Manusia tetap berkewajiban untuk berusaha, sebab keberhasilan tidak datang
dengan sendirinya.
Janganlah sekali-kali
menjadikan takdir itu sebagai alasan untuk malas berusaha dan berbuat
kejahatan. Pernah terjadi pada zaman Khalifah Umar bin Khattab, seorang pencuri
tertangkap dan dibawa kehadapan Khalifah Umar. ” Mengapa engkau mencuri?” tanya Khalifah.

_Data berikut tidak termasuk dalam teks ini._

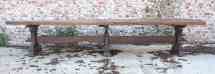 Where is `wall`? The image size is (215, 74). wall is located at coordinates (116, 11). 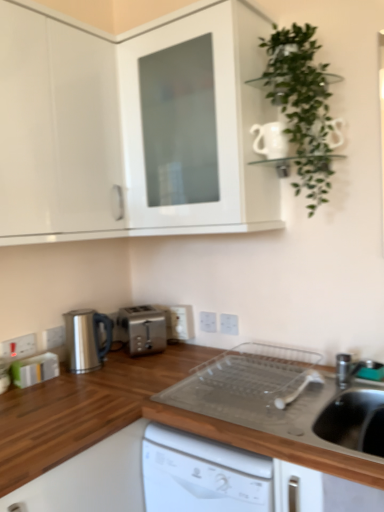 Question: Which direction should I rotate to face white plastic electric outlet at center, which ranks as the third electric outlet in left-to-right order, — up or down?

Choices:
 (A) up
 (B) down

Answer: (B)

Question: Can you confirm if satin silver kettle at lower left is smaller than green rubber tap at lower right?

Choices:
 (A) yes
 (B) no

Answer: (B)

Question: From a real-world perspective, is satin silver kettle at lower left below green rubber tap at lower right?

Choices:
 (A) no
 (B) yes

Answer: (A)

Question: Is satin silver kettle at lower left shorter than green rubber tap at lower right?

Choices:
 (A) no
 (B) yes

Answer: (A)

Question: From the image's perspective, would you say satin silver kettle at lower left is positioned over green rubber tap at lower right?

Choices:
 (A) yes
 (B) no

Answer: (A)

Question: Is satin silver kettle at lower left oriented towards green rubber tap at lower right?

Choices:
 (A) no
 (B) yes

Answer: (B)

Question: Is satin silver kettle at lower left thinner than green rubber tap at lower right?

Choices:
 (A) yes
 (B) no

Answer: (B)

Question: Is white plastic electric outlet at lower left, arranged as the 2th electric outlet when viewed from the front, aimed at green rubber tap at lower right?

Choices:
 (A) no
 (B) yes

Answer: (B)

Question: Is white plastic electric outlet at lower left, which appears as the 2th electric outlet when viewed from the left, bigger than green rubber tap at lower right?

Choices:
 (A) no
 (B) yes

Answer: (A)

Question: Does white plastic electric outlet at lower left, the 4th electric outlet from the right, lie in front of green rubber tap at lower right?

Choices:
 (A) yes
 (B) no

Answer: (B)

Question: Does white plastic electric outlet at lower left, the 4th electric outlet from the right, appear on the left side of green rubber tap at lower right?

Choices:
 (A) yes
 (B) no

Answer: (A)

Question: From the image's perspective, is white plastic electric outlet at lower left, the 4th electric outlet from the right, below green rubber tap at lower right?

Choices:
 (A) yes
 (B) no

Answer: (B)

Question: Is white plastic electric outlet at lower left, which appears as the 2th electric outlet when viewed from the left, smaller than green rubber tap at lower right?

Choices:
 (A) yes
 (B) no

Answer: (A)

Question: From a real-world perspective, is green rubber tap at lower right on top of white plastic electric outlet at center, which ranks as the third electric outlet in left-to-right order?

Choices:
 (A) no
 (B) yes

Answer: (A) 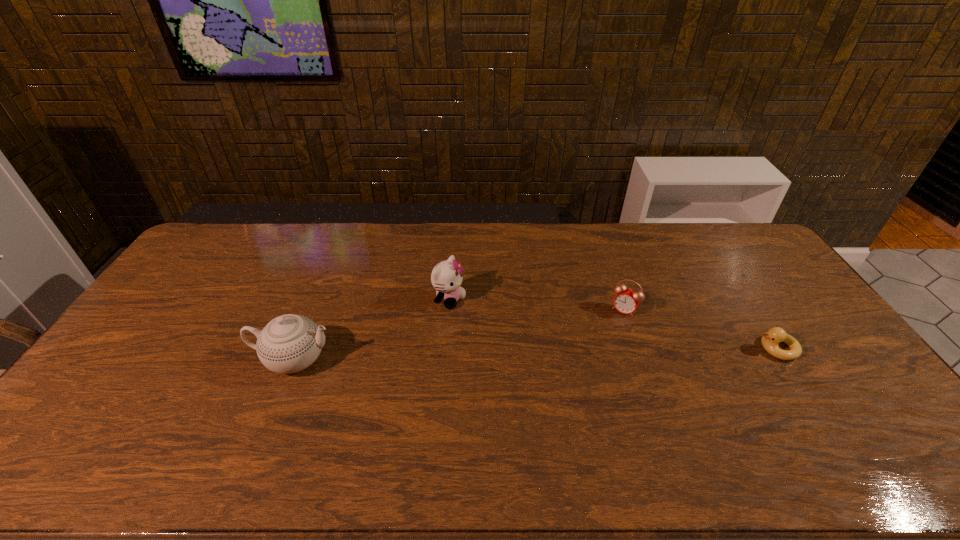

Pencuri itu menjawab, ”Memang
Allah sudah mentakdirkan saya menjadi pencuri.”
Mendengar jawaban
demikian, Khalifah Umar marah, lalu berkata, ” Pukul saja orang ini dengan cemeti, setelah itu potonglah
tangannya!.” Orang-orang yang ada disitu bertanya, ” Mengapa hukumnya diberatkan seperti
itu?”Khalifah Umar menjawab, ”Ya,
itulah yang setimpal. Ia wajib dipotong tangannya sebab mencuri dan wajib
dipukul karena berdusta atas nama Allah”.
Mengenai adanya
kewajiban berikhtiar , ditegaskan dalam sebuah kisah. Pada zaman nabi Muhammad
SAW pernah terjadi bahwa seorang Arab Badui datang menghadap nabi. Orang itu
datang dengan menunggang kuda. Setelah sampai, ia turun dari kudanya dan
langsung menghadap nabi, tanpa terlebih dahulu mengikat kudanya. Nabi menegur
orang itu, ”Kenapa kuda itu
tidak engkau ikat?.” Orang Arab Badui itu menjawab, ”Biarlah, saya bertawakkal kepada
Allah”. Nabi pun bersabda, ”Ikatlah
kudamu, setelah itu bertawakkalah kepada Allah”.
Dari kisah tersebut
jelaslah bahwa walaupun Allah telah menentukan segala sesuatu, namun manusia
tetap berkewajiban untuk berikhtiar. Kita tidak mengetahui apa-apa yang akan
terjadi pada diri kita, oleh sebab itu kita harus berikhtiar. Jika ingin
pandai, hendaklah belajar dengan tekun. Jika ingin kaya, bekerjalah dengan
rajin setelah itu berdo’a. Dengan berdo’a kita kembalikan segala urusan kepada
Allah kita kepada Allah SWT. Dengan demikian apapun yang terjadi kita dapat
menerimanya dengan ridha dan ikhlas.
Mengenai hubungan
antara qadha dan qadar dengan ikhtiar ini, para ulama berpendapat, bahwa takdir
itu ada dua macam :
1.Takdir mua’llaq: yaitu
takdir yang erat kaitannya dengan ikhtiar manusia. Contoh seorang siswa
bercita-cita ingin menjadi insinyur pertanian. Untuk mencapai cita-citanya itu
ia belajar dengan tekun. Akhirnya apa yang ia cita-citakan menjadi kenyataan.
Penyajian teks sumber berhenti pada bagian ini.